How do I determine the order of consistency of a method?
I do see a lot of approaches with the Taylor expansion, but I don't really understand them and I don't really see the Taylor Expansion in them.
For example:
Given is an ODE $ y' = f(t,y) $ with $ y(0)=y_0 $ and the implicit Euler method to solve the ODE as $ y_{j+1} = y_j +hf(t_{j+1}, y_{j+1}) $, where $ y_j=y(t_j) $ and $ y_{j+1}=y(t_{j+1}) $.
When I want to determine the order of consistency I would start like this:
$$(1)h\tau_{j+1} = y(t_{j+1})-y_h(t_{j+1}) $$
$$(2)=y(t_{j+1})-y(t_j)-hf(t_{j+1}, y_h(t_{j+1}) $$
$$(3)=y(t_{j+1})-y(t_j)-hf(t_{j+1}, y(t_{j+1}) – h\tau_{j+1})$$
Accoring to a solution this would be the next step made with Taylor Expansion:
$$(4)=y(t_{j+1})-y(t_j)-hf(t_{j+1}, y(t_{j+1})) + h\frac{\partial f}{\partial y}(t_{j+1},\xi)h\tau_{j+1}$$
So my question here is: How do I come exactly from (3) to (4)? How do I use the Taylor Expansion correctly here to get the correct result?
Best Answer
In reality, the goal is estimate the global error, i.e., the difference $$e_j = y(t_j) - v_j$$ between the exact solution $y(t_j)$ and the corresponding approximation $v_j$ which has been computed using, say, Euler's implicit method.
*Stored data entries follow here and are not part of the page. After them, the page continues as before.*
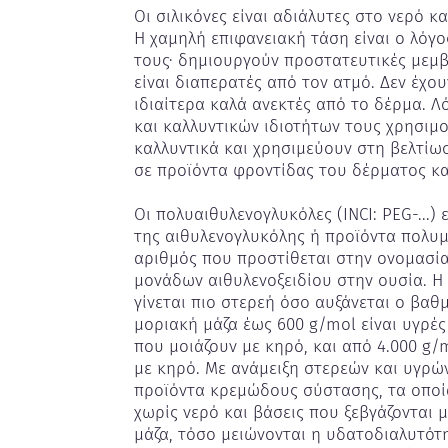
Οι σιλικόνες είναι αδιάλυτες στο νερό κ
Η χαμηλή επιφανειακή τάση είναι ο λόγο
τους∙ δημιουργούν προστατευτικές μεμβ
είναι διαπερατές από τον ατμό. Δεν έχο
ιδιαίτερα καλά ανεκτές από το δέρμα. Λ
και καλλυντικών ιδιοτήτων τους χρησιμο
καλλυντικά και χρησιμεύουν στη βελτίωσ
σε προϊόντα φροντίδας του δέρματος και
Οι πολυαιθυλενογλυκόλες (INCI: PEG-...)
της αιθυλενογλυκόλης ή προϊόντα πολυμε
αριθμός που προστίθεται στην ονομασία
μονάδων αιθυλενοξειδίου στην ουσία. 
γίνεται πιο στερεή όσο αυξάνεται ο βαθ
μοριακή μάζα έως 600 g/mol είναι υγρές 
που μοιάζουν με κηρό, και από 4.000 g/
με κηρό. Με ανάμειξη στερεών και υγρών
προϊόντα κρεμώδους σύστασης, τα οποία
χωρίς νερό και βάσεις που ξεβγάζονται μ
μάζα, τόσο μειώνονται η υδατοδιαλυτότ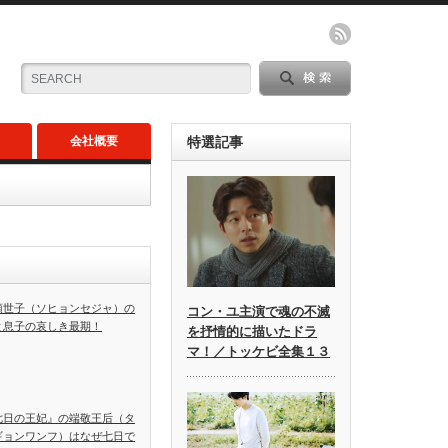
会社概要
特選記事
顕世子（ソヒョンセジャ）の
コン・ユ主演で魂の不滅
と息子の哀しき最期！
を抒情的に描いたドラ
マ！／トッケビ全集１３
七日の王妃』の端敬王后（タ
ギョンワンフ）はなぜ七日で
To that end, we seek an inequality which is satisfied by the error. We have the ordinary differential equation $$y'(t) = f(t,y(t))$$ and we have the discrete equation, in this case $$v_{j+1} = v_j + h f(t_{j+1}, v_{j+1}).$$ While $y_j = y(t_j)$ is rarely identical to $v_j$ we hit upon the idea to investigate the extent to which $y_j$ satisfies Euler's scheme. By Taylor's theorem we have $$y_j = y(t_j) = y(t_{j+1} - h) = y(t_{j+1}) - y'(t_{j+1})h + \frac{1}{2}y''(\xi_j) h^2, $$ where $\xi_j$ is between $t_j$ and $t_{j+1}$. It follows that $$ y(t_{j+1}) = y(t_j) + h f(t_{j+1}, y(t_{j+1}))h - \frac{1}{2}y''(\xi_j)h^2$$ or equivalently $$ y_{j+1} = y_j + h f(t_{j+1}, y_{j+1}) - \frac{1}{2}y''(\xi_j)h^2.$$ This is very nearly Euler's implicit method. At this point, the order of consistency can be read off. Some authors prefer to subtract $1$ from $2$, the order the term $- \frac{1}{2}y''(\xi_j)h^2$. Others prefer to work with an equivalent equation, namely $$ \frac{y_{j+1}-y_j}{h} - f(t_{j+1}, y_{j+1}) = - \frac{1}{2}y''(\xi_j)h $$ and simply read off the order of the right hand side term. In either case, the order of consistency of Euler's implicit method is $1$.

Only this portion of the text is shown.